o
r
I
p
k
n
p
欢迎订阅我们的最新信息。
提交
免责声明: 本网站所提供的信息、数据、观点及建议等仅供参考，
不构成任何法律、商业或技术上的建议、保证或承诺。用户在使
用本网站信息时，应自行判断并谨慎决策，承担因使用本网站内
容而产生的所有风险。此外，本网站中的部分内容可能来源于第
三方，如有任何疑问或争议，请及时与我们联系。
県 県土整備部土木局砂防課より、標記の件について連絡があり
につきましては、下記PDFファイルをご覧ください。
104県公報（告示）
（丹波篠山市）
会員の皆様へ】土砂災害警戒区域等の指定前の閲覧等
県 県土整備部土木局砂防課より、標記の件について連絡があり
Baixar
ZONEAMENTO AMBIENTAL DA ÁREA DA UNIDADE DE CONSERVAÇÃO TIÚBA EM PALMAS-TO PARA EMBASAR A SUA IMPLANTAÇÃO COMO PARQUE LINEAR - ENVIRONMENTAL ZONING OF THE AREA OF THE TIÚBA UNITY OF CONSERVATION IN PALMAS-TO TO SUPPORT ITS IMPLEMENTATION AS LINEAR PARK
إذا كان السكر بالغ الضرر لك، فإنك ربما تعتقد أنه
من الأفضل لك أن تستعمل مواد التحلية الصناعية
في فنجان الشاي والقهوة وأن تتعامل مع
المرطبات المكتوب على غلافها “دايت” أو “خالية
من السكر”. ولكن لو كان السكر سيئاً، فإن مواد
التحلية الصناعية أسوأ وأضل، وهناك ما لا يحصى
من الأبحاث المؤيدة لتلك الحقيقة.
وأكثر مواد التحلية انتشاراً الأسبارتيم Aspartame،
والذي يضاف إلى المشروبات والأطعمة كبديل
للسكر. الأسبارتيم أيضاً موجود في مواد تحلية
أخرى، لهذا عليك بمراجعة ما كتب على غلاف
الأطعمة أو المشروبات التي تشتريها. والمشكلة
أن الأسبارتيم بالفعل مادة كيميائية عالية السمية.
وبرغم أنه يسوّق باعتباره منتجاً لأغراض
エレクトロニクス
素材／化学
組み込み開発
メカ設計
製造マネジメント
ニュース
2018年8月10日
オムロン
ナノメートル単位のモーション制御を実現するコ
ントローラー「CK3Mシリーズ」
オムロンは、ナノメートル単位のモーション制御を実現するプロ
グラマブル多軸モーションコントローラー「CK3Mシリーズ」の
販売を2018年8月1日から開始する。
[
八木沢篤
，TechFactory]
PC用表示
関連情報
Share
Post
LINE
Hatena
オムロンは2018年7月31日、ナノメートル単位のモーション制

• [Problem description] Please copy out every entry word for word.

• [Expected answer]
o
r
I
p
k
n
p
欢迎订阅我们的最新信息。
提交
免责声明: 本网站所提供的信息、数据、观点及建议等仅供参考，
不构成任何法律、商业或技术上的建议、保证或承诺。用户在使
用本网站信息时，应自行判断并谨慎决策，承担因使用本网站内
容而产生的所有风险。此外，本网站中的部分内容可能来源于第
三方，如有任何疑问或争议，请及时与我们联系。
県 県土整備部土木局砂防課より、標記の件について連絡があり
につきましては、下記PDFファイルをご覧ください。
104県公報（告示）
（丹波篠山市）
会員の皆様へ】土砂災害警戒区域等の指定前の閲覧等
県 県土整備部土木局砂防課より、標記の件について連絡があり
Baixar
ZONEAMENTO AMBIENTAL DA ÁREA DA UNIDADE DE CONSERVAÇÃO TIÚBA EM PALMAS-TO PARA EMBASAR A SUA IMPLANTAÇÃO COMO PARQUE LINEAR - ENVIRONMENTAL ZONING OF THE AREA OF THE TIÚBA UNITY OF CONSERVATION IN PALMAS-TO TO SUPPORT ITS IMPLEMENTATION AS LINEAR PARK
إذا كان السكر بالغ الضرر لك، فإنك ربما تعتقد أنه
من الأفضل لك أن تستعمل مواد التحلية الصناعية
في فنجان الشاي والقهوة وأن تتعامل مع
المرطبات المكتوب على غلافها “دايت” أو “خالية
من السكر”. ولكن لو كان السكر سيئاً، فإن مواد
التحلية الصناعية أسوأ وأضل، وهناك ما لا يحصى
من الأبحاث المؤيدة لتلك الحقيقة.
وأكثر مواد التحلية انتشاراً الأسبارتيم Aspartame،
والذي يضاف إلى المشروبات والأطعمة كبديل
للسكر. الأسبارتيم أيضاً موجود في مواد تحلية
أخرى، لهذا عليك بمراجعة ما كتب على غلاف
الأطعمة أو المشروبات التي تشتريها. والمشكلة
أن الأسبارتيم بالفعل مادة كيميائية عالية السمية.
وبرغم أنه يسوّق باعتباره منتجاً لأغراض
エレクトロニクス
素材／化学
組み込み開発
メカ設計
製造マネジメント
ニュース
2018年8月10日
オムロン
ナノメートル単位のモーション制御を実現するコ
ントローラー「CK3Mシリーズ」
オムロンは、ナノメートル単位のモーション制御を実現するプロ
グラマブル多軸モーションコントローラー「CK3Mシリーズ」の
販売を2018年8月1日から開始する。
[
八木沢篤
，TechFactory]
PC用表示
関連情報
Share
Post
LINE
Hatena
オムロンは2018年7月31日、ナノメートル単位のモーション制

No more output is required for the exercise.